(Data records)

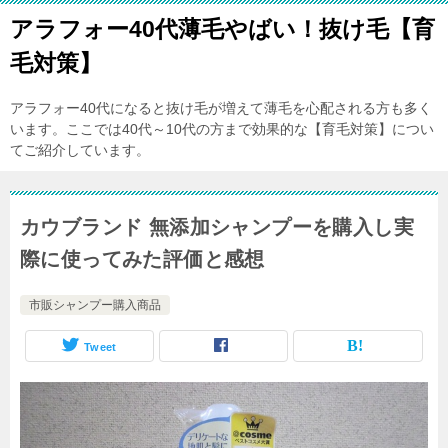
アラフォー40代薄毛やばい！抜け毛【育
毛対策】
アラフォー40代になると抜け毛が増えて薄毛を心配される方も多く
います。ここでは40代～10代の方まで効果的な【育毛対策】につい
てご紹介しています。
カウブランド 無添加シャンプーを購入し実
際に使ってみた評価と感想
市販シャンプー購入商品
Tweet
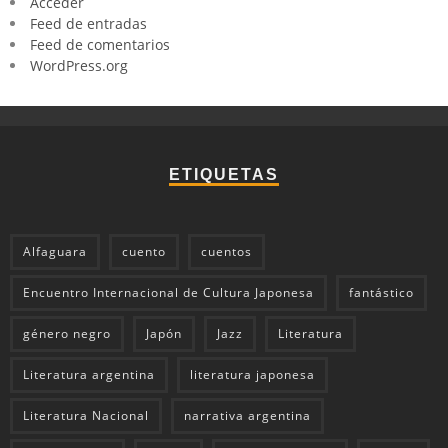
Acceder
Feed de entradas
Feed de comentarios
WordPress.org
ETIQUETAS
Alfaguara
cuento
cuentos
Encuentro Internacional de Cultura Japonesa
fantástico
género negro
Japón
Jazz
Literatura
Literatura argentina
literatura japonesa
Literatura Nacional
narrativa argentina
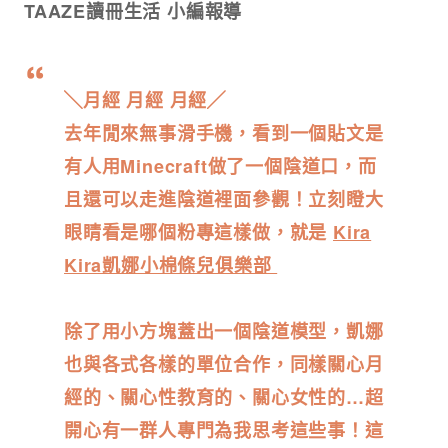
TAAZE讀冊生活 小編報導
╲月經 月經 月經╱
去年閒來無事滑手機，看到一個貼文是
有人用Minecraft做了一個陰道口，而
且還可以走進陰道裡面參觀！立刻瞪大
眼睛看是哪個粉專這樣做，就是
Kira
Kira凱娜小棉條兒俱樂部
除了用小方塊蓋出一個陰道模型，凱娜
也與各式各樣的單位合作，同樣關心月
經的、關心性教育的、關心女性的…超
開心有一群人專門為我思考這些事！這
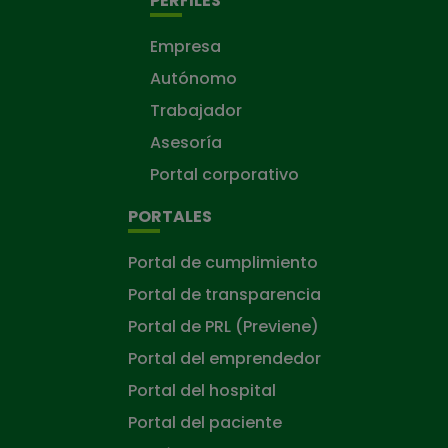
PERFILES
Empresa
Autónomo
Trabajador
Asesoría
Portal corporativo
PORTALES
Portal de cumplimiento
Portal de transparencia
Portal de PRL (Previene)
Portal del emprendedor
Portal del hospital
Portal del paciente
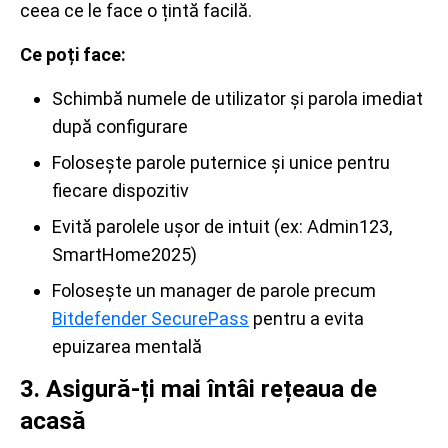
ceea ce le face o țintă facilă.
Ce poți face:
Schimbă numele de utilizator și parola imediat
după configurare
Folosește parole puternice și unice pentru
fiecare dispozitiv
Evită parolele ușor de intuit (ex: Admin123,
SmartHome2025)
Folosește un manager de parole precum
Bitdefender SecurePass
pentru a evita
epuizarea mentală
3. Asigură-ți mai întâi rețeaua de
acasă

# Assignment:
Each line of the data must be restated exactly, and the pictures must be left out.

# Task response:
アラフォー40代薄毛やばい！抜け毛【育
毛対策】
アラフォー40代になると抜け毛が増えて薄毛を心配される方も多く
います。ここでは40代～10代の方まで効果的な【育毛対策】につい
てご紹介しています。
カウブランド 無添加シャンプーを購入し実
際に使ってみた評価と感想
市販シャンプー購入商品
Tweet
Acceder
Feed de entradas
Feed de comentarios
WordPress.org
ETIQUETAS
Alfaguara
cuento
cuentos
Encuentro Internacional de Cultura Japonesa
fantástico
género negro
Japón
Jazz
Literatura
Literatura argentina
literatura japonesa
Literatura Nacional
narrativa argentina
TAAZE讀冊生活 小編報導
╲月經 月經 月經╱
去年閒來無事滑手機，看到一個貼文是
有人用Minecraft做了一個陰道口，而
且還可以走進陰道裡面參觀！立刻瞪大
眼睛看是哪個粉專這樣做，就是
Kira
Kira凱娜小棉條兒俱樂部
除了用小方塊蓋出一個陰道模型，凱娜
也與各式各樣的單位合作，同樣關心月
經的、關心性教育的、關心女性的…超
開心有一群人專門為我思考這些事！這
PERFILES
Empresa
Autónomo
Trabajador
Asesoría
Portal corporativo
PORTALES
Portal de cumplimiento
Portal de transparencia
Portal de PRL (Previene)
Portal del emprendedor
Portal del hospital
Portal del paciente
ceea ce le face o țintă facilă.
Ce poți face:
Schimbă numele de utilizator și parola imediat
după configurare
Folosește parole puternice și unice pentru
fiecare dispozitiv
Evită parolele ușor de intuit (ex: Admin123,
SmartHome2025)
Folosește un manager de parole precum
Bitdefender SecurePass
pentru a evita
epuizarea mentală
3. Asigură-ți mai întâi rețeaua de
acasă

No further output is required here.